Tuesday, April 14, 2009

"I'm Sorry I Ever Met You"

I just pulled in to our driveway from picking up my son from school, when I noticed a young man walking down the street by our house. When I walked around the car, we made eye contact and I said hello to him. He said hello, and seemed friendly enough, then he stopped and asked if I had a cell phone he could borrow to call a friend. That's when I noticed his hand. It was swollen, and cut very badly. I told my son to go get the first aid kit, and searched for my phone. I asked him if he was OK. He said he had spoken with the pharmacist (we live just down from a Walgreens) and they said he probably broke his pinky, and that he needed stitches. I asked him if it hurt, and he said his feelings were hurt much worse. Seems his girlfriend kicked him out of their house, and her parting words were that she was sorry she had ever met him.
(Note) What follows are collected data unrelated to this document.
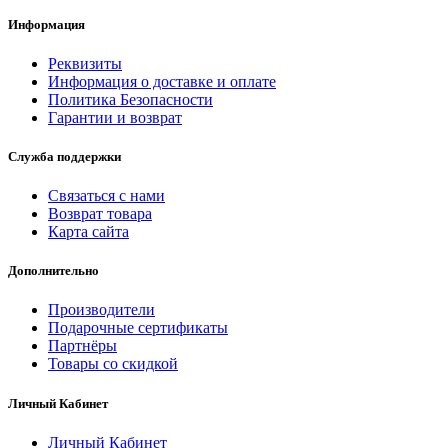
Информация
Реквизиты
Информация о доставке и оплате
Политика Безопасности
Гарантии и возврат
Служба поддержки
Связаться с нами
Возврат товара
Карта сайта
Дополнительно
Производители
Подарочные сертификаты
Партнёры
Товары со скидкой
Личный Кабинет
Личный Кабинет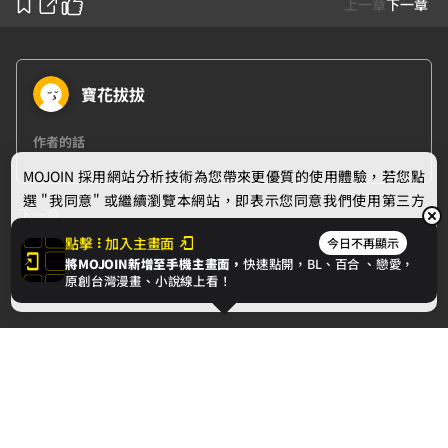
上一章
下一章
寶花拔拔
作者的話
MOJOIN
採用網站分析技術為您帶來更優質的使用體驗，若您點
選 "我同意" 或繼續瀏覽本網站，即表示您同意我們使用第三方
下一章
Cookie，欲瞭解更多資訊請見
隱私權政策
。
點擊
加入主畫面
今日不再顯示
歷史作業失蹤案：第二幕 消失的城堡
將MOJOIN新增至手機主畫面，
快速點開，BL、
百合
、戀愛，
我同意
原創台灣漫畫、小說線上看！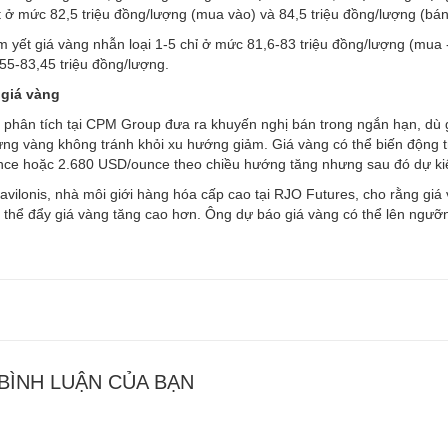
 ở mức 82,5 triệu đồng/lượng (mua vào) và 84,5 triệu đồng/lượng (bán
 yết giá vàng nhẫn loại 1-5 chỉ ở mức 81,6-83 triệu đồng/lượng (mua - 
55-83,45 triệu đồng/lượng.
giá vàng
phân tích tại CPM Group đưa ra khuyến nghị bán trong ngắn hạn, dù g
ng vàng không tránh khỏi xu hướng giảm. Giá vàng có thể biến động tr
ce hoặc 2.680 USD/ounce theo chiều hướng tăng nhưng sau đó dự ki
avilonis, nhà môi giới hàng hóa cấp cao tại RJO Futures, cho rằng giá 
 thể đẩy giá vàng tăng cao hơn. Ông dự báo giá vàng có thể lên ngư
 BÌNH LUẬN CỦA BẠN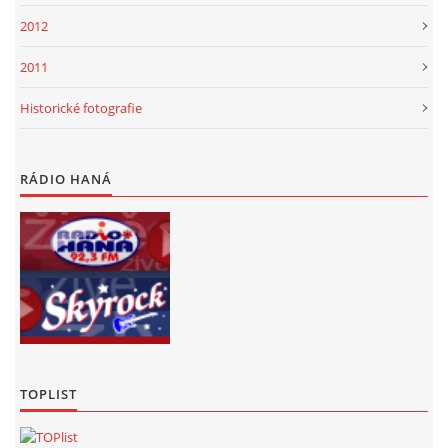
2012
2011
Historické fotografie
RÁDIO HANÁ
TOPLIST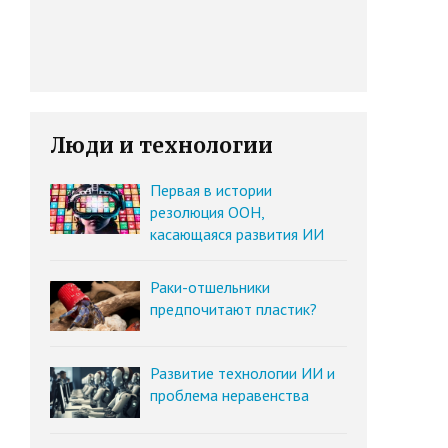
Люди и технологии
Первая в истории
резолюция ООН,
касающаяся развития ИИ
Раки-отшельники
предпочитают пластик?
Развитие технологии ИИ и
проблема неравенства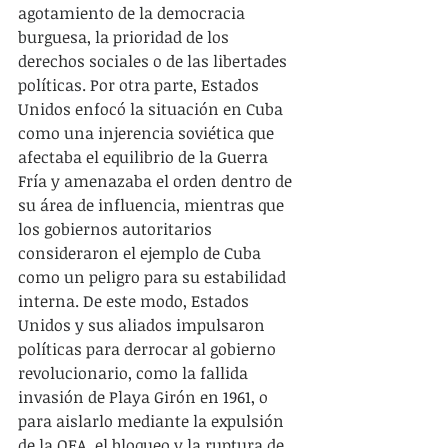
agotamiento de la democracia 
burguesa, la prioridad de los 
derechos sociales o de las libertades 
políticas. Por otra parte, Estados 
Unidos enfocó la situación en Cuba 
como una injerencia soviética que 
afectaba el equilibrio de la Guerra 
Fría y amenazaba el orden dentro de 
su área de influencia, mientras que 
los gobiernos autoritarios 
consideraron el ejemplo de Cuba 
como un peligro para su estabilidad 
interna. De este modo, Estados 
Unidos y sus aliados impulsaron 
políticas para derrocar al gobierno 
revolucionario, como la fallida 
invasión de Playa Girón en 1961, o 
para aislarlo mediante la expulsión 
de la OEA, el bloqueo y la ruptura de 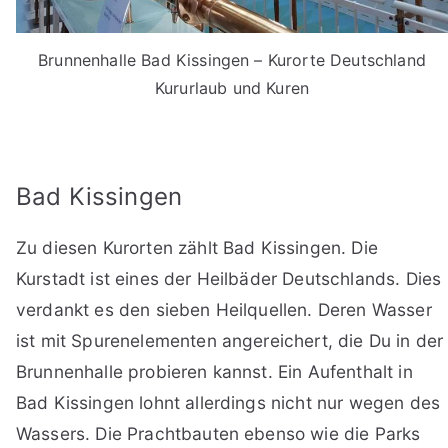
Brunnenhalle Bad Kissingen – Kurorte Deutschland
Kururlaub und Kuren
Bad Kissingen
Zu diesen Kurorten zählt Bad Kissingen. Die
Kurstadt ist eines der Heilbäder Deutschlands. Dies
verdankt es den sieben Heilquellen. Deren Wasser
ist mit Spurenelementen angereichert, die Du in der
Brunnenhalle probieren kannst. Ein Aufenthalt in
Bad Kissingen lohnt allerdings nicht nur wegen des
Wassers. Die Prachtbauten ebenso wie die Parks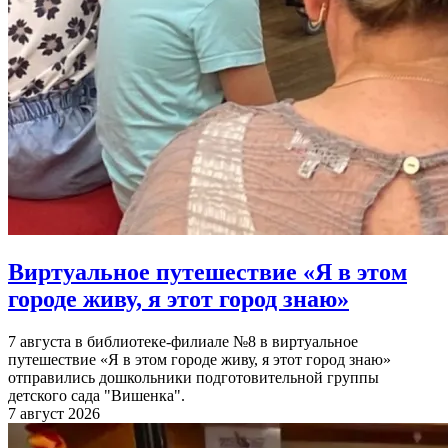
Виртуальное путешествие «Я в этом
городе живу, я этот город знаю»
7 августа в библиотеке-филиале №8 в виртуальное
путешествие «Я в этом городе живу, я этот город знаю»
отправились дошкольники подготовительной группы
детского сада "Вишенка".
7 август 2026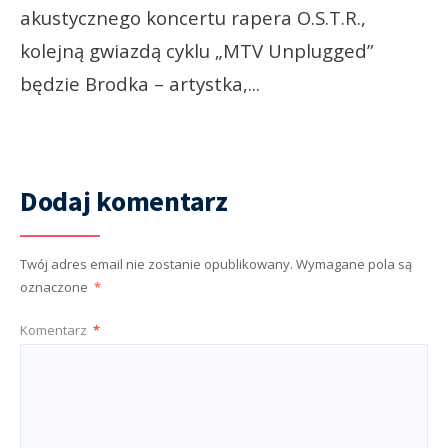
akustycznego koncertu rapera O.S.T.R.,
kolejną gwiazdą cyklu „MTV Unplugged”
będzie Brodka – artystka,
...
Dodaj komentarz
Twój adres email nie zostanie opublikowany.
Wymagane pola są
oznaczone
*
Komentarz
*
I could see in his eyes that he was hurt emotionally. He was working hard to keep from crying, and as he made arrangements to be picked up, he kept his emotions in check. I went through the first aid kit, told him no one should ever hear those words, and let him know I would pray for him. His ride came and he waved a grateful wave.

My brother has been preaching a series on holding our words in check, emphasizing how we are stewards of our words. I believe that whole heartedly. Words can and do cut more deeply and cause more damage than sticks and stones. But to hear a statement like "I'm sorry I ever met you" is devastating. See, we all have people who impact our lives, good and bad. Even the bad ones teach us things about ourselves, make us step up and stand up for ourselves and our loved ones, and force us to grow in areas we might not have grown. But what this young man had to hear was that his girlfriend wished their paths had never crossed, that she wished she never even knew him, and the pain he had to bear was far worse than his broken hand. He talked about her, not his hand.

Words cannot be undone, and they reveal the true thought and character of those speaking them. What is said after the fact does little to diminish the pain and revelations caused by them. But maybe the pain and hurt of hearing such things is what makes us willing to hear and help those in similar circumstances. It just may be the redeeming factor of such heartless actions from heartless people.